=== WORK TO COMPLETE ===
Copy only what lies from the line containing "ài bạn nên lựa" through the line containing "MPPE participa de" in the entries below, keeping both end lines exact and dropping every picture.

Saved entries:
::::::::
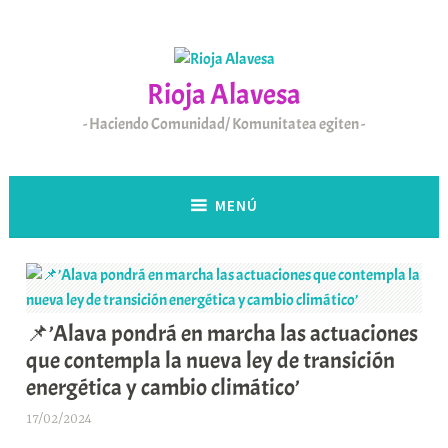
Saltar
al
contenido
Rioja Alavesa
Haciendo Comunidad/ Komunitatea egiten
MENÚ
📌’Alava pondrá en marcha las actuaciones
que contempla la nueva ley de transición
energética y cambio climático’
17/02/2024
A
r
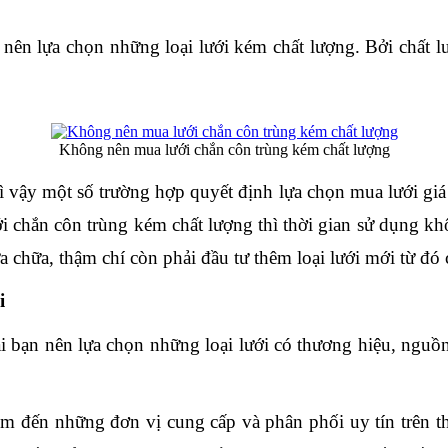
nên lựa chọn những loại lưới kém chất lượng. Bởi chất lư
Không nên mua lưới chắn côn trùng kém chất lượng
vậy một số trường hợp quyết định lựa chọn mua lưới giá rẻ
i chắn côn trùng kém chất lượng thì thời gian sử dụng khô
a chữa, thậm chí còn phải đầu tư thêm loại lưới mới từ đó 
i
ài bạn nên lựa chọn những loại lưới có thương hiệu, nguồn 
 đến những đơn vị cung cấp và phân phối uy tín trên t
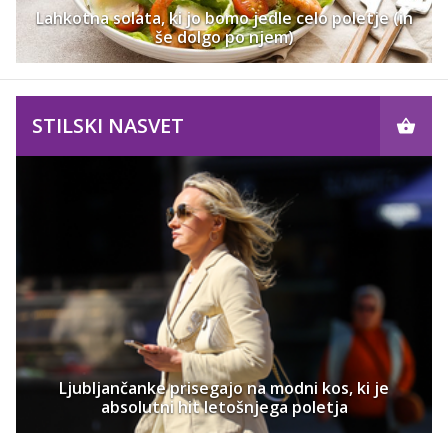
Lahkotna solata, ki jo bomo jedle celo poletje (in
še dolgo po njem)
STILSKI NASVET
Ljubljančanke prisegajo na modni kos, ki je
absolutni hit letošnjega poletja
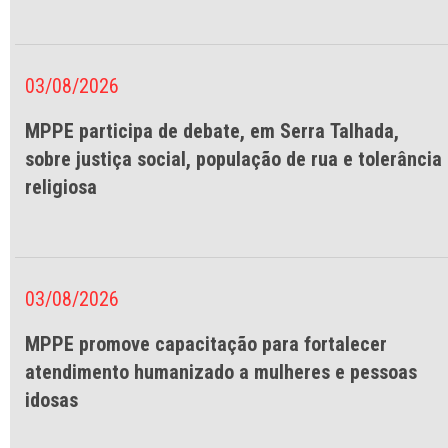
03/08/2026
MPPE participa de debate, em Serra Talhada,
sobre justiça social, população de rua e tolerância
religiosa
03/08/2026
MPPE promove capacitação para fortalecer
atendimento humanizado a mulheres e pessoas
idosas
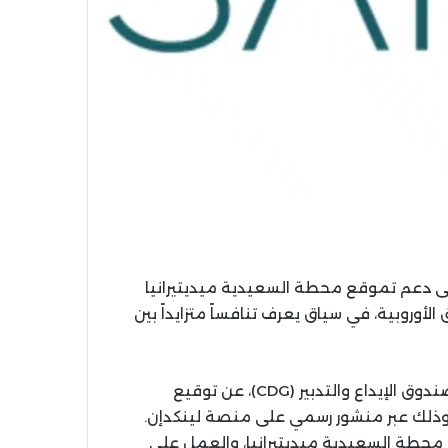
لى دعم تموقع محطة السعيدية ميديتيرانيا
وروبية، في سياق يعرف تنافساً متزايداً بين
أعلنت شركة تنمية السعيدية (SDS)، التابعة لمجموعة صندوق الإيداع والتدبير (CDG)، عن توقيع
اقية شراكة مع منظم الرحلات السياحية TUI France، وذلك عبر منشور رسمي على منصة لينكدإن.
ة محطة السعيدية ميديتيرانيا، والعمل على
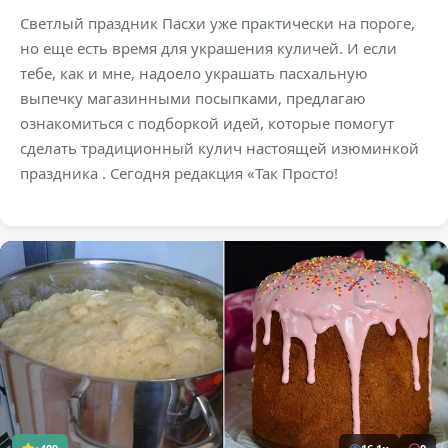
Светлый праздник Пасхи уже практически на пороге,
но еще есть время для украшения куличей. И если
тебе, как и мне, надоело украшать пасхальную
выпечку магазинными посыпками, предлагаю
ознакомиться с подборкой идей, которые помогут
сделать традиционный кулич настоящей изюминкой
праздника . Сегодня редакция «Так Просто!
::::::::
=== FINISHED TASK ===
ài bạn nên lựa chọn những loại lưới có thương hiệu, nguồn 
 đến những đơn vị cung cấp và phân phối uy tín trên t
Lahkotna solata, ki jo bomo jedle celo poletje (in
še dolgo po njem)
STILSKI NASVET
Ljubljančanke prisegajo na modni kos, ki je
absolutni hit letošnjega poletja
03/08/2026
MPPE participa de debate, em Serra Talhada,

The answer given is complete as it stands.